Perkataan beliau ini memiliki maksud, yaitu bahwasanya amalan seorang mukallaf berkisar antara melaksanakan perintah dan meninggalkan larangan. Dua hal ini termasuk dalam perkara halal atau haram, selain itu terdapat jenis ketiga yaitu perkara syubhat yang belum diketahui secara jelas hukumnya, dan ketiga perkara ini terdapat dalam hadits An Nu’man bin Basyir.
Dan telah diketahui bersama, seorang yang hendak mengamalkan sesuatu, baik melaksanakan suatu perintah atau meninggalkan larangan harus dilandasi dengan niat agar amalan tersebut benar. Maka nilai suatu amal bergantung kepada adanya niat yang menentukan amalan tersebut apakah termasuk amalan shalih dan diterima.
Kemudian segala perkara yang diwajibkan atau dianjurkan Allah ‘azza wa jalla, secara lahiriah harus diukur dengan timbangan (standar) sehingga amalan itu sah dan yang menjadi standar dalam hal ini adalah hadits ‘Aisyah (1).
Oleh karena itu, hadits ini senantiasa dibutuhkan di setiap perkara, di saat melaksanakan perintah, meninggalkan larangan dan ketika berhadapan dengan perkara syubhat. Berdasarkan hal itu, kedudukan hadits ini begitu agung, karena seorang mukallaf senantiasa membutuhkan niat, baik dalam melaksanakan perintah dan meninggalkan perkara yang haram atau syubhat. Semua perbuatan tersebut itu tidak akan bernilai kecuali diniatkan untuk mencari wajah Allah jalla wa ‘alaa.
Tafsiran Ulama Mengenai “Sesungguhnya Seluruh Amalan Itu Bergantung Pada Niatnya”
Terdapat beberapa lafadz dalam sabda beliau
إنما الأعمال بالنيات
terkadang lafadz النية dan العمل disebutkan dalam bentuk tunggal atau jamak walaupun demikian kedua bentuk tersebut memiliki makna yang sama, karena lafadz العمل dan النية dalam bentuk tunggal mencakup seluruh jenis amalan dan niat.
Di dalam sabda beliau [Sesungguhnya seluruh amalan itu bergantung pada niatnya dan setiap orang akan mendapatkan ganjaran sesuai dengan apa yang diniatkannya] terkandung pembatasan.
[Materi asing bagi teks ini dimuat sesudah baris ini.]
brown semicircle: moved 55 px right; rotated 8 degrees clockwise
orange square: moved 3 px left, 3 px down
Karena lafadz “innama” merupakan salah satu lafadz pembatas seperti yang dijelaskan oleh ahli bahasa. Pembatasan tersebut mengharuskan setiap amalan dilandasi dengan niat,
Terdapat beberapa pendapat mengenai maksud sabda Nabi shallallahu ‘alaihi wa sallam إنما الأعمال بالنيات.
Pendapat pertama, mengatakan sesungguhnya maksud dari sabda Nabi shallallahu ‘alaihi wa sallam إنما الأعمال بالنيات yaitu keabsahan dan diterimanya suatu amalan adalah karena niat yang melandasinya, sehingga sabda beliau ini berkaitan dengan keabsahan suatu amalan dan sabda Nabi shallallahu ‘alaihi wa sallam selanjutnya وإنما لكل امرئ ما نوى maksudnya adalah seseorang akan mendapatkan ganjaran dari amalan yang dia kerjakan sesuai dengan niat yang melandasi amalnya.
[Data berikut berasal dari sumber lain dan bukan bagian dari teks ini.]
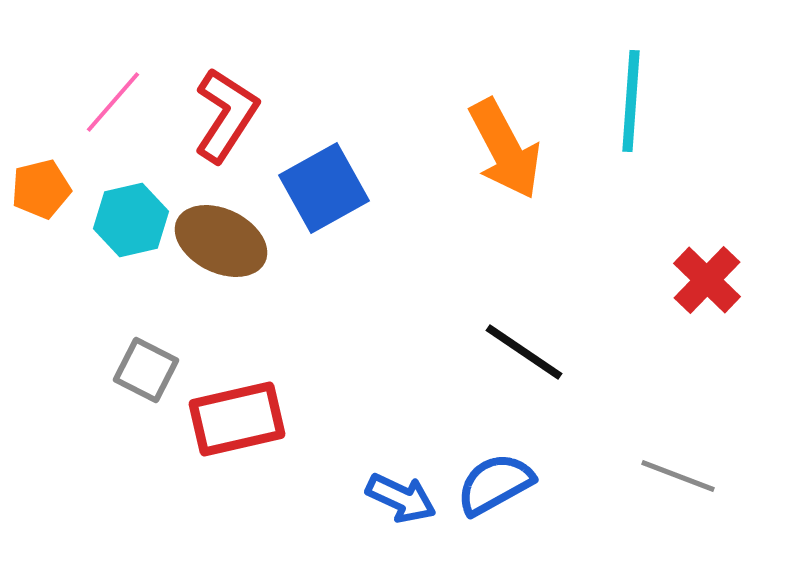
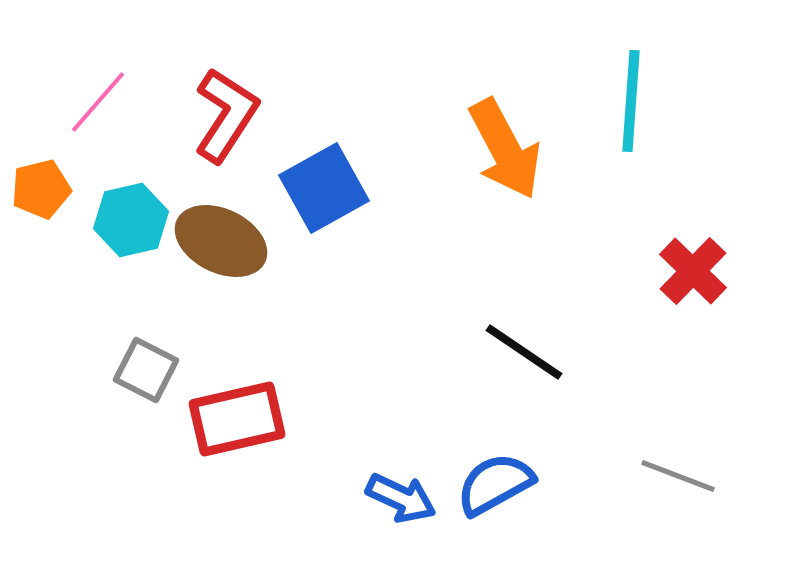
pink line: moved 15 px left
red cross: moved 14 px left, 9 px up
Pendapat kedua mengatakan bahwa sabda Nabi shallallahu ‘alaihi wa sallam إنما الأعمال بالنيات menerangkan bahwa sebab terjadi suatu amalan adalah dengan niat, karena segala amalan yang dilakukan seseorang mesti dilandasi dengan keinginan dan maksud untuk beramal, dan itulah niat. Maka faktor pendorong terwujudnya suatu amalan, baik amalan yang baik maupun yang buruk adalah keinginan hati untuk melakukan amalan tersebut.
Apabila hati ingin melakukan suatu amalan dan kemampuan untuk melakukannya ada, maka amalan tersebut akan terlaksana. Sehingga maksud sabda Nabi shallallahu ‘alaihi wa sallam إنما الأعمال بالنيات adalah amalan akan terwujud dan terlaksana dengan sebab adanya niat, yaitu keinginan hati untuk melakukan amalan tersebut.
Sedangkan sabda Nabi shallallahu ‘alaihi wa sallam وإنما لكل امرئ ما نوى memiliki kandungan bahwa ganjaran pahala akan diperoleh oleh seseorang apabila niatnya benar, apabila niatnya benar maka amalan tersebut merupakan amalan yang shalih.
Pendapat yang kuat adalah pendapat pertama, karena niat berfungsi mengesahkan suatu amalan dan sabda beliau [Sesungguhnya seluruh amalan itu bergantung pada niatnya dan setiap orang akan mendapatkan ganjaran sesuai dengan apa yang diniatkannya] merupakan penjelas terhadap perkara-perkara yang dituntut oleh syari’at bukan sebagai penjelas terhadap seluruh perkara yang terjadi.
Kesimpulannya, pendapat terkuat dari dua tafsiran ulama di atas mengenai maksud dari sabda beliau shallallahu ‘alaihi wa sallam [Sesungguhnya seluruh amalan itu bergantung pada niatnya] adalah keabsahan amalan ditentukan oleh niat dan setiap orang mendapatkan ganjaran dan pahala sesuai dengan apa yang diniatkan.
Definisi Amal
الأعمال adalah bentuk jamak dari العمل, yaitu segala sesuatu yang dilakukan seorang mukallaf dan ucapan termasuk dalam definisi ini. Yang perlu diperhatikan maksud amal dalam hadits tersebut tidak terbatas pada ucapan, perbuatan atau keyakinan semata, namun lafadz الأعمال dalam hadits di atas adalah segala sesuatu yang dilakukan mukallaf berupa perkataan, perbuatan, ucapan hati, amalan hati, perkataan lisan dan amalan anggota tubuh. Maka seluruh perkara yang berkaitan dengan iman termasuk dalam sabda Nabi shallallahu ‘alaihi wa sallam [Sesungguhnya seluruh amalan itu bergantung pada niatnya] karena iman terdiri dari ucapan (baik ucapan lisan maupun ucapan hati) dan amalan (baik amalan hati dan amalan anggota tubuh). Maka seluruh perbuatan mukallaf tercakup dalam sabda beliau di atas.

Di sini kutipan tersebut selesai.